Option 4 – with RAP: the app could have been built using ABAP Cloud which comprises the RESTful Application Programming Model (in short RAP). Well, decision here is mostly based on the level of expertise of each team in a certain technology, but primarily on the most cost-effective option. In this case, if we opted to go with ABAP, we would need an additional ABAP environment stack that includes a HANA database instance among other pieces of infrastructure. This Is not required, as we are building a side-by-side extension and not in-app development and would lead to unnecessary additional costs while CAP runs on out-of-the-box runtimes available on Cloud Foundry.
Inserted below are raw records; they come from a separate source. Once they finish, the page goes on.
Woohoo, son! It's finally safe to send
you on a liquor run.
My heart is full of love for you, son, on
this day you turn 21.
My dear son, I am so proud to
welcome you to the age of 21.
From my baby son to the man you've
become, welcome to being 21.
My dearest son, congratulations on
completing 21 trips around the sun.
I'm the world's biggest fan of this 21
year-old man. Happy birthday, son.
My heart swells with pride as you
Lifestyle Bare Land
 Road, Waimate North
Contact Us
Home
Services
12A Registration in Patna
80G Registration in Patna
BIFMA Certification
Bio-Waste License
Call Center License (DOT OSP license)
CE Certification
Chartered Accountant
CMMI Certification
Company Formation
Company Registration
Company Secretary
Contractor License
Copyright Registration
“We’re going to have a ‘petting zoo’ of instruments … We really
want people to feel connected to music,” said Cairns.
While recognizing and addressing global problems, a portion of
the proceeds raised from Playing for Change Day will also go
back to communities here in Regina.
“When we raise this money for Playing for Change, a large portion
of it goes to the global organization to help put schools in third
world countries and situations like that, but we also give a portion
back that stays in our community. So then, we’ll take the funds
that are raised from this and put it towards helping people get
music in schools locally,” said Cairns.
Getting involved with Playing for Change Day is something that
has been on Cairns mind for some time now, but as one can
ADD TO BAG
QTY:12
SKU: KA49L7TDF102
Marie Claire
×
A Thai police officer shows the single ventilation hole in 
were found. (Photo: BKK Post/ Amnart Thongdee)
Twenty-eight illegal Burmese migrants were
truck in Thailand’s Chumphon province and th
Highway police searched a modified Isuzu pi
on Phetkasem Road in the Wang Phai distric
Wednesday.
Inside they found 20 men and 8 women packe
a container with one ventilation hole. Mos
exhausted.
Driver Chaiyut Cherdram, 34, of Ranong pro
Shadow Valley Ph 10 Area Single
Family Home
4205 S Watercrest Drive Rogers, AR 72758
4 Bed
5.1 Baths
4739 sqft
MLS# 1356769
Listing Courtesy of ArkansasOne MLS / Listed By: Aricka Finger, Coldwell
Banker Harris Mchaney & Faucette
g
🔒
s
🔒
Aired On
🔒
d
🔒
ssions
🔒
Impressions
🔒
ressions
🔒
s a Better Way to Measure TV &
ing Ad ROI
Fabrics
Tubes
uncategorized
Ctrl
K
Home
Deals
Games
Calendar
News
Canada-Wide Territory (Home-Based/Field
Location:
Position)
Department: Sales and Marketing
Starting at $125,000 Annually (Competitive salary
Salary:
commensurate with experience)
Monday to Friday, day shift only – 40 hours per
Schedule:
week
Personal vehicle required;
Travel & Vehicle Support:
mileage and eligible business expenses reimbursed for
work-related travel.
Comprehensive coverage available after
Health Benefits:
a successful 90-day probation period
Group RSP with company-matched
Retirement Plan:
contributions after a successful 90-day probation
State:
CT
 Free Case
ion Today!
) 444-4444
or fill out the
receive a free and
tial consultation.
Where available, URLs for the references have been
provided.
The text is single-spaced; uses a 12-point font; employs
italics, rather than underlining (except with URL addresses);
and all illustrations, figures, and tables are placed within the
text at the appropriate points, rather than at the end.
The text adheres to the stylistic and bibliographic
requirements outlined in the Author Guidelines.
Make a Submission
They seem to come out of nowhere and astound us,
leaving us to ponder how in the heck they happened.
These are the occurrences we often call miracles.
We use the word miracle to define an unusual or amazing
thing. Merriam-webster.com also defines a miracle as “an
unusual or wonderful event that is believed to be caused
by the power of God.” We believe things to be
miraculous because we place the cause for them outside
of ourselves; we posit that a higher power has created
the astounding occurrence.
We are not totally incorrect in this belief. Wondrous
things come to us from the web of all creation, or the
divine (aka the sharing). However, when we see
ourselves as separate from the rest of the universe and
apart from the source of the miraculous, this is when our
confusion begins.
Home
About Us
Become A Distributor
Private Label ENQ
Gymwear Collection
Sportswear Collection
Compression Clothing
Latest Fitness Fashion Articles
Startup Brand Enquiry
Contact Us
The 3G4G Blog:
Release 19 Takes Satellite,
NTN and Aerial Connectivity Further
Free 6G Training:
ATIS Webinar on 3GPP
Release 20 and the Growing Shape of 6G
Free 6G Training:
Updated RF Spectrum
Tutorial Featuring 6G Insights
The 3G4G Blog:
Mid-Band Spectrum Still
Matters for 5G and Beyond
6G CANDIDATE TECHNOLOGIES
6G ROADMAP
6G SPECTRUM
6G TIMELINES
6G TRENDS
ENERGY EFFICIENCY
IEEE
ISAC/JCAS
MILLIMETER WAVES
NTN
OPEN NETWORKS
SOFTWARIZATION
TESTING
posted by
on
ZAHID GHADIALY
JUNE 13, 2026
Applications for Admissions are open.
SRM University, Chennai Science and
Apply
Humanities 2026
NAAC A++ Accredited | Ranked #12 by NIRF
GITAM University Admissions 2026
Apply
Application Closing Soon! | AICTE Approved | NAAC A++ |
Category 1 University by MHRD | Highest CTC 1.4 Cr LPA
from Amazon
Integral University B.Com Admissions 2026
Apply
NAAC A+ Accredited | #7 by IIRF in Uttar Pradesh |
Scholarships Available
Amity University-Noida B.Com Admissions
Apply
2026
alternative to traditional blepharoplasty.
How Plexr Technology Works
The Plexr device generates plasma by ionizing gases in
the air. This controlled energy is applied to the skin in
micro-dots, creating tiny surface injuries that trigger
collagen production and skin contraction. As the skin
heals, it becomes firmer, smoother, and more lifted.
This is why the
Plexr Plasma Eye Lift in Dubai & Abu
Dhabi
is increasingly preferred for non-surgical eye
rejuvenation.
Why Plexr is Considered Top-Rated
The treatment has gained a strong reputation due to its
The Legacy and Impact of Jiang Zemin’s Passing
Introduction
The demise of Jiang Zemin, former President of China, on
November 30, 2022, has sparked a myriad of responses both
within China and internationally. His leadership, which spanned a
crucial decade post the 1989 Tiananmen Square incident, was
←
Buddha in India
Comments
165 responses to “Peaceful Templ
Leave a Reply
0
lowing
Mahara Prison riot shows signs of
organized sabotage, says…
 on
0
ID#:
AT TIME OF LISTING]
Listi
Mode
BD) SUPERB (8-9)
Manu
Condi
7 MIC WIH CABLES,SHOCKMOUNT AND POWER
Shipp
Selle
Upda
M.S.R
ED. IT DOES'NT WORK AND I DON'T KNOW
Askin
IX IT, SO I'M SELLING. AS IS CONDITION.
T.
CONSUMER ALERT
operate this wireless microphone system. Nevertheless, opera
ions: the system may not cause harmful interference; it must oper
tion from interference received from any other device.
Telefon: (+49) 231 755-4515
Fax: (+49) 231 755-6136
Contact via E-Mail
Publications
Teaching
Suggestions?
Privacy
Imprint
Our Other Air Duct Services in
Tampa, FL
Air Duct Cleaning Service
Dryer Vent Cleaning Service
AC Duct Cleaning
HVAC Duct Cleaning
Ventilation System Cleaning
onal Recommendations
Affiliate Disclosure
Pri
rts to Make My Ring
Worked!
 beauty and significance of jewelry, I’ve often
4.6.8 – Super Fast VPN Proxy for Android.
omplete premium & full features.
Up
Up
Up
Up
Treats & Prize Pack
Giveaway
Option 5 – with a third-party framework: another option, would be to leverage any other framework or language to build such app. But in that case, if, for any reason, the app had to be extended to incorporate additional functionality, developers would possibly be concerned with technical details that are relieved by the CAP framework. So, that’s the main reason for choosing CAP.
To summarize, the big takeaway here is: “keep it as simple, easy to maintain and cost effective as possible!”
And now, let’s watch a demo video of the complete solution and, then, start right away, to get deeper into the prototyped components: SAP Graph, the setup between SAC and IAS for SSO and the CAP application.
As you have seen on the use case description, we will connect to two different backend systems to retrieve and update the data required by our solution:
- Custom CDS View on SAP S/4 HANA Cloud – to get the list of the Vehicles and their details.
- SAP Success Factors – to get the list of drivers and their details.
As each backend system has its own set of APIs, we could directly connect to each system and consume their APIs from our application. To simplify the usage and the configuration of the different systems’ APIs we will use an SAP BTP Service called Graph.
Graph is an SAP Business Technology Platform (BTP) service offering a unified API for the Intelligent Enterprise and as such providing developers a single connected and unified view of all their business data. Graph consolidates the data models of data sources like SAP S/4HANA, SAP Sales Cloud and SAP SuccessFactors into one, unified and connected, data model, representing all the data in a landscape. Custom OData APIs can also be configured to be accessed via Graph.
You can setup your own Business Data Graph on your subaccount, where identity, trust and connectivity can be established between your own applications, extensions and integrations, and your landscape. An advantage of Graph is that IT Administrators take care of the Business Data Graph as well as the destination’s configuration, while developers just consume the entities via Graph independently of which specific tenants they are working with.
In our use case architecture, SAP Build Apps application consumes both SAP S/4 HANA Cloud and SAP Success Factors entities via Graph. User Identity is propagated from SAP Build Apps to Graph, and Graph will circulate the identity to each specific backend tenant to verify the end user authentication and authorization.
Developers only connect to the Graph destination configured by IT Administrators without having to care about changes on the specific backend servers’ configuration.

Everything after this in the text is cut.